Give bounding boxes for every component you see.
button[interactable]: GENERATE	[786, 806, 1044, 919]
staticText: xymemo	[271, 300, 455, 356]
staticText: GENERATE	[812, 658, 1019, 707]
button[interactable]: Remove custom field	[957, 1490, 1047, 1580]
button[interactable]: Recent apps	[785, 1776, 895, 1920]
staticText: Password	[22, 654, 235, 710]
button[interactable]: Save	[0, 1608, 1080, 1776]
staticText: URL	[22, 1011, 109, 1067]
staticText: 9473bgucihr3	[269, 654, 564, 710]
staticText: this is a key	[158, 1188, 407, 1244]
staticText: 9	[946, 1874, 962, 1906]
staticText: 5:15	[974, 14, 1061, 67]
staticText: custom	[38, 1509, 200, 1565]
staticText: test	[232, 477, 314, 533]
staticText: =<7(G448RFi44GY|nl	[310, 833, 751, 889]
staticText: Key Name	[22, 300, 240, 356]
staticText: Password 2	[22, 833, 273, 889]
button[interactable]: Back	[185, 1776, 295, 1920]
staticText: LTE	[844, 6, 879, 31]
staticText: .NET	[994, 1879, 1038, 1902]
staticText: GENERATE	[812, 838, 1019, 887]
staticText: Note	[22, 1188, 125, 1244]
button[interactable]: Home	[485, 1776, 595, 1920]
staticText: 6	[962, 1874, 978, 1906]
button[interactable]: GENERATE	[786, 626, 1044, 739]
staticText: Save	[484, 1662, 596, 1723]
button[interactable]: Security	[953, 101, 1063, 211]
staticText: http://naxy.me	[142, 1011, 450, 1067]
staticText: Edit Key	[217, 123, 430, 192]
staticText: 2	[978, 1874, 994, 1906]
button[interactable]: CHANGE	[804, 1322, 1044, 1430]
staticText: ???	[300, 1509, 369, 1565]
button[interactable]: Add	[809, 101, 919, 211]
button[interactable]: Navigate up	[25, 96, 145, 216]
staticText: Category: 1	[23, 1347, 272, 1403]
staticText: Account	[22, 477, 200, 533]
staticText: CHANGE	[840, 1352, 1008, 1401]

* Task requirements: The records above should be restated word for word, please.

* Output of the exercise:
Give bounding boxes for every component you see.
button[interactable]: GENERATE	[786, 806, 1044, 919]
staticText: xymemo	[271, 300, 455, 356]
staticText: GENERATE	[812, 658, 1019, 707]
button[interactable]: Remove custom field	[957, 1490, 1047, 1580]
button[interactable]: Recent apps	[785, 1776, 895, 1920]
staticText: Password	[22, 654, 235, 710]
button[interactable]: Save	[0, 1608, 1080, 1776]
staticText: URL	[22, 1011, 109, 1067]
staticText: 9473bgucihr3	[269, 654, 564, 710]
staticText: this is a key	[158, 1188, 407, 1244]
staticText: 9	[946, 1874, 962, 1906]
staticText: 5:15	[974, 14, 1061, 67]
staticText: custom	[38, 1509, 200, 1565]
staticText: test	[232, 477, 314, 533]
staticText: =<7(G448RFi44GY|nl	[310, 833, 751, 889]
staticText: Key Name	[22, 300, 240, 356]
staticText: Password 2	[22, 833, 273, 889]
button[interactable]: Back	[185, 1776, 295, 1920]
staticText: LTE	[844, 6, 879, 31]
staticText: .NET	[994, 1879, 1038, 1902]
staticText: GENERATE	[812, 838, 1019, 887]
staticText: Note	[22, 1188, 125, 1244]
button[interactable]: Home	[485, 1776, 595, 1920]
staticText: 6	[962, 1874, 978, 1906]
button[interactable]: GENERATE	[786, 626, 1044, 739]
staticText: Save	[484, 1662, 596, 1723]
button[interactable]: Security	[953, 101, 1063, 211]
staticText: http://naxy.me	[142, 1011, 450, 1067]
staticText: Edit Key	[217, 123, 430, 192]
staticText: 2	[978, 1874, 994, 1906]
button[interactable]: CHANGE	[804, 1322, 1044, 1430]
staticText: ???	[300, 1509, 369, 1565]
button[interactable]: Add	[809, 101, 919, 211]
button[interactable]: Navigate up	[25, 96, 145, 216]
staticText: Category: 1	[23, 1347, 272, 1403]
staticText: Account	[22, 477, 200, 533]
staticText: CHANGE	[840, 1352, 1008, 1401]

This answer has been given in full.